Phoenix erreichte 23/24 nie Kontinuität, obwohl Durant (75) und Booker (68) für ihre Verhältnisse normal viele (Booker) respektive SEHR viele Spiele (Durant) absolvieren konnten. Bei Beal (53) war das anders, sodass die drei Stars insgesamt bloß 41 gemeinsame Spiele machten. Nüchtern betrachtet ist das angesichts der kollektiven Verletztenhistorie aber wohl kein Ausreißer.
Ishbia hofft natürlich trotzdem etwas anderes. "Wir haben dieses Team nicht für einen einjährigen Versuch zusammengestellt. Wir haben es zusammengestellt, weil wir diese drei Jungs lieben", erklärte der Besitzer im Zuge der Summer League. Fairerweise sind den Suns ohnehin die Hände gebunden: Der zweifellos entbehrlichste Star Beal verdient über die nächsten drei Jahren noch 160 Mio. Dollar und hat obendrein eine absurde No-Trade-Klausel.

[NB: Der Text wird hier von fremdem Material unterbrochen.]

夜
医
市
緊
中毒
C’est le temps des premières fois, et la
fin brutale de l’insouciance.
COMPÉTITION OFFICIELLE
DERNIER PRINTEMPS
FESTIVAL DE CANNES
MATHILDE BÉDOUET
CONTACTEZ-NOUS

Auch auf der Center-Position ist Phoenix an eine Lösung gebunden, die nicht ideal, aber mehr oder weniger alternativlos ist. Jusuf Nurkic ist ein guter Passer und Rebounder, als Verteidiger (oder Finisher) aber eigentlich nicht beweglich genug, um ein Team mit diesem Flügelpersonal zu verankern.

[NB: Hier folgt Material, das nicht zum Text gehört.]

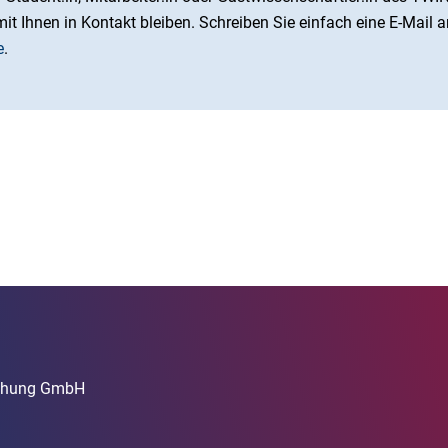
it Ihnen in Kontakt bleiben. Schreiben Sie einfach eine E-Mail a
e
.
rschung GmbH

Vergangene Saison führte das zu (zu) viel defensiver Verantwortung für Durant, den einzigen anderen richtig großen Spieler der Kernrotation … was diesen in den Playoffs einholte, als er beim Sweep gegen die Timberwolves nie ein Spiel so richtig übernehmen konnte. Viel größer ist der Kader nun aber eigentlich auch nicht. Es wird spannend zu sehen, wie Budenholzer, der vor allem defensiv einen exzellenten Ruf hat, dieses Thema und insbesondere Durants Arbeitslast managen wird.
Einfach wird das nicht - weshalb Ishbias Behauptung aus dem Mai, 26 von 29 GMs der anderen Teams würden ihre Teams gegen das der Suns sofort tauschen, natürlich blödsinnig war. Komplett abzuschreiben ist die Vorstellung aber nicht, dass Phoenix in der kommenden Saison irgendwo in den oberen Rängen des Westens zu finden sein wird.

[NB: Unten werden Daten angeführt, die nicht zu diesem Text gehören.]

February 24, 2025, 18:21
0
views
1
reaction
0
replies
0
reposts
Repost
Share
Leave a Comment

Die vergangene Saison lief alles andere als optimal - am Ende waren die Suns trotzdem bloß zwei Siege vom Heimvorteil in Runde eins entfernt. Wenn Beal, Booker und Durant gemeinsam auf dem Court standen, betrug das Net-Rating immerhin +6,6, ohne den Strippenzieher, der Jones nun sein könnte. Und trotz der Probleme von Beal, der im neuen Umfeld nie so richtig Fuß fand und seine niedrigste Punktzahl seit 2016 (18,2 pro Spiel) verzeichnete.
KD und Booker haben unlängst bei Team USA gezeigt, dass sie noch immer Top-15-Spieler in der Liga sind, mindestens. Ihr Fit ist nicht perfekt, weil sie sich in mancher Hinsicht zu sehr ähneln, ein gutes Fundament können diese zwei Stars trotzdem bilden. Ihr Supporting Cast ist nicht ideal, aber wohl besser als im Vorjahr. Nicht jeder potenzielle Playoff-Gegner wäre ihnen körperlich so überlegen, wie es die Wolves 2024 waren.
Klingt das alles ein wenig nach dem berüchtigten Greifen nach Strohhalmen? Mit Sicherheit - aber etwas Anderes bleibt den Suns aktuell sowieso nicht übrig. In diesem Fall sind es wenigstens solide Strohhalme. Die Zukunft bekommen die Suns bis auf Weiteres nicht zurück, aber vielleicht lässt sich ja zumindest noch etwas Zählbares aus der Gegenwart herausholen.